Palm rises 3% on lower production

December 6, 2021: Malaysian palm oil futures jumped 3% on Monday as industry surveys ahead of official data pegged a decline in November stockpile, and after top analysts forecast production to remain weak in the coming months.

The benchmark palm oil contract for February delivery on the Bursa Malaysia Derivatives Exchange rose 142 ringgit, or 3.05%, to 4,792 ringgit a tonne in early trade, heading for its biggest daily gain since Oct. 13.

Malaysia's palm oil stockpile in November likely fell 6.2% from the month before to 1.72 million tonnes due to a surge in exports while production declined slightly, Ivy Ng, regional head of plantations research at CGS-CIMB Research, said in a note.

The Malaysian Palm Oil Board is scheduled to release November supply and demand data on Friday.

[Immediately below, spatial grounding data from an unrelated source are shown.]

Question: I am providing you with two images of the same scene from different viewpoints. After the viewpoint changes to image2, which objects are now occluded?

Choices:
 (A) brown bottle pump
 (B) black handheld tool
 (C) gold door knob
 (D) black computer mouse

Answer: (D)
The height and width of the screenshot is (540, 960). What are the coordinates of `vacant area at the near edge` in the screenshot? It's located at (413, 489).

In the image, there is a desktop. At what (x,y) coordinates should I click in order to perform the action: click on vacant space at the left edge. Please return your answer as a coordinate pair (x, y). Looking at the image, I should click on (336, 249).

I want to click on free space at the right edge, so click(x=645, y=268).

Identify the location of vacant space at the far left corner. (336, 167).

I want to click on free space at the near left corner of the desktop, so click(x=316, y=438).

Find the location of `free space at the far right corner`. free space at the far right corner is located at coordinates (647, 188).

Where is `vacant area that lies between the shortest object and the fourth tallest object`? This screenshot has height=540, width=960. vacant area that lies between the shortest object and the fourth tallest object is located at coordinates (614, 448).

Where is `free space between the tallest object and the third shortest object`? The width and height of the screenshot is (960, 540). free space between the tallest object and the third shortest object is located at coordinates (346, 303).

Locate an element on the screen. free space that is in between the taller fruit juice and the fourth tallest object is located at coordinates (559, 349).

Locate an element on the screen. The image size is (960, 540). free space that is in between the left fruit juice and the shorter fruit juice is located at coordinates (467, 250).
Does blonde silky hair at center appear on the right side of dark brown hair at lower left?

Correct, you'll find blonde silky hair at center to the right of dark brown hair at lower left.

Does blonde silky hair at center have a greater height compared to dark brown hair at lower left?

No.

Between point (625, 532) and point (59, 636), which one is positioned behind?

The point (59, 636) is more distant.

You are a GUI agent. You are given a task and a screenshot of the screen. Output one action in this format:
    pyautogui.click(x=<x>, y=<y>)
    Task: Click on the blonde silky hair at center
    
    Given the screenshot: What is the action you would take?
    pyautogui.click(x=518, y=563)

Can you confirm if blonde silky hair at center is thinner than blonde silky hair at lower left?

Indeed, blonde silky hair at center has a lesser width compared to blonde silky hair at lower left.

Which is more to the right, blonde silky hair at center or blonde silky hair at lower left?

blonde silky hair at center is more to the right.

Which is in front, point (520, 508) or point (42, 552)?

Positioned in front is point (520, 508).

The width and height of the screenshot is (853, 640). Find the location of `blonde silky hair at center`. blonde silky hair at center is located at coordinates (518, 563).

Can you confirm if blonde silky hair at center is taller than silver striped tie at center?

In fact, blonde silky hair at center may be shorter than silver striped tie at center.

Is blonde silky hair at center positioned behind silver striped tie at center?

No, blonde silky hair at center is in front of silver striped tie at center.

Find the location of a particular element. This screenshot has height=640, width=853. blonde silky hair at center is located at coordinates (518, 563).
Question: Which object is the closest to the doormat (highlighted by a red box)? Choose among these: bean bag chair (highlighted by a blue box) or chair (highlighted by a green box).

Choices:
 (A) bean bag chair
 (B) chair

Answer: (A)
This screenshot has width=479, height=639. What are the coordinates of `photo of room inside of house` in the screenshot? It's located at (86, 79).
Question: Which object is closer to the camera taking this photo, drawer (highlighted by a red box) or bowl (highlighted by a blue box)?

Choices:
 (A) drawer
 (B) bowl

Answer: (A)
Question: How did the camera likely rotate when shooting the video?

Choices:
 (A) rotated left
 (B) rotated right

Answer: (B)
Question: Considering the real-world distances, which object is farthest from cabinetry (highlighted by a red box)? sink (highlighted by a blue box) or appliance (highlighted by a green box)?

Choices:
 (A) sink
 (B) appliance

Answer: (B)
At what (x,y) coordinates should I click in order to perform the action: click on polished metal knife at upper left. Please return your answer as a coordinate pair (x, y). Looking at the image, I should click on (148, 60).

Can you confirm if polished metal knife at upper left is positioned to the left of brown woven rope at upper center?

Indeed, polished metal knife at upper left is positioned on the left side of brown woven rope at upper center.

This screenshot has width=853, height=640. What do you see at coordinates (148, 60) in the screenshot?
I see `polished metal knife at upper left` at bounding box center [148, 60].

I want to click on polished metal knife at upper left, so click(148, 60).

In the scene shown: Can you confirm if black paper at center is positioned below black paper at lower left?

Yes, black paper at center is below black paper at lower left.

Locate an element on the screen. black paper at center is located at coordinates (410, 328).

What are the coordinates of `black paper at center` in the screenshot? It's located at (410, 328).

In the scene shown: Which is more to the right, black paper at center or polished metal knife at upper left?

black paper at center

Palm oil production will likely remain soft until at least the first half of 2022, which would continue to provide a cushion for prices in the coming months, despite the caution of reaching peaks, top industry analysts said on Thursday.

Dalian's most-active soyoil contract rose 3.2%, while its palm oil contract gained 3.1%. Soyoil prices on the Chicago Board of Trade were up 0.6%.

Palm oil is affected by price movements in related oils as they compete for a share in the global vegetable oils market.

Palm oil is expected to bounce in the 4,751-4,812 ringgit range, as it has completed a fall from 5,069 ringgit around key support at 4,555 ringgit per tonne, Reuters technical analyst Wang Tao said.